Is heart rate or stroke volume more important for endurance performance?

Stroke volume is the more trainable and performance-relevant variable for trained athletes. Maximal heart rate is largely fixed by age and declines roughly one beat per year through adulthood. Stroke volume responds substantially to sustained endurance training through structural cardiac remodeling. The difference in cardiac output between fit and elite athletes is explained almost entirely by stroke volume, not heart rate.

What is cardiovascular drift and why does it make long efforts harder?

Cardiovascular drift is the progressive rise in heart rate and decline in stroke volume during prolonged exercise at a constant workload. Sweat loss reduces plasma volume, lowering the blood returning to the heart and reducing stroke volume per beat. The heart compensates with a higher rate, but cardiac output falls slightly, oxygen delivery decreases, and perceived difficulty at a fixed pace increases as a direct result.

How does endurance training improve cardiac output?

Endurance training improves cardiac output primarily through eccentric cardiac hypertrophy, which enlarges the ventricular chambers and increases stroke volume per beat. Training also expands plasma volume, raising preload by delivering more blood to the heart per cycle. Both adaptations are most strongly driven by sustained moderate-intensity aerobic work that keeps cardiac output elevated over long durations.

How can athletes gauge improvements in cardiac output without clinical equipment?

Direct cardiac output measurement requires clinical tools such as echocardiography or thermodilution. Accessible proxies include resting heart rate tracked over months: a declining resting rate at stable or improved cardiac output indicates higher stroke volume per beat. Wearable optical sensors provide stroke volume estimates but with limited accuracy. Relative trends within a single athlete over time are more reliable than absolute values.

Bottom Line

Cardiac output, the volume of blood the heart pumps per minute, is the primary ceiling on sustained aerobic performance in trained individuals. It is determined by heart rate and stroke volume. Heart rate is largely fixed by age. Stroke volume is highly trainable and responds to the right stimulus, making it the variable that separates athletes who continue improving their aerobic ceiling from those who plateau.

Stroke volume develops through eccentric cardiac hypertrophy, a structural enlargement of the ventricular chambers driven by sustained, moderate-intensity aerobic loading over time. During prolonged efforts, it declines progressively through cardiovascular drift, as plasma volume losses reduce preload and the heart compensates by increasing rate rather than volume per beat. This compensation is incomplete. Cardiac output falls, oxygen delivery to muscle falls, and perceived difficulty at a fixed pace increases as a direct physiological consequence.

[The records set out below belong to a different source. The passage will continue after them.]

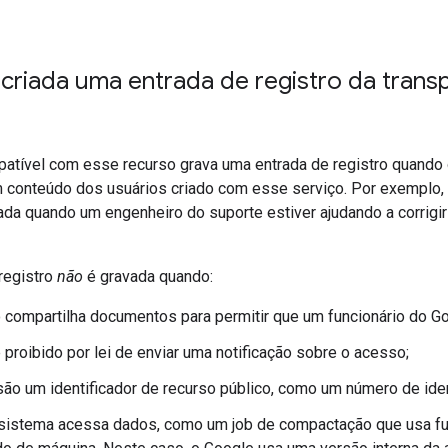
criada uma entrada de registro da trans
atível com esse recurso grava uma entrada de registro quando 
conteúdo dos usuários criado com esse serviço. Por exemplo,
iada quando um engenheiro do suporte estiver ajudando a corrigi
registro
não
é gravada quando:
 compartilha documentos para permitir que um funcionário do 
 proibido por lei de enviar uma notificação sobre o acesso;
ão um identificador de recurso público, como um número de iden
 sistema acessa dados, como um job de compactação que usa f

Most aerobically active people attribute their performance limits to the wrong system. The sensation of failure is peripheral, but the mechanism is central. Understanding that the ceiling is located in the heart's output capacity, that it responds to a specific training stimulus, and that it degrades in a predictable way during prolonged efforts gives the analytically minded athlete something more useful than a training tip: a working model of what is actually happening, and why.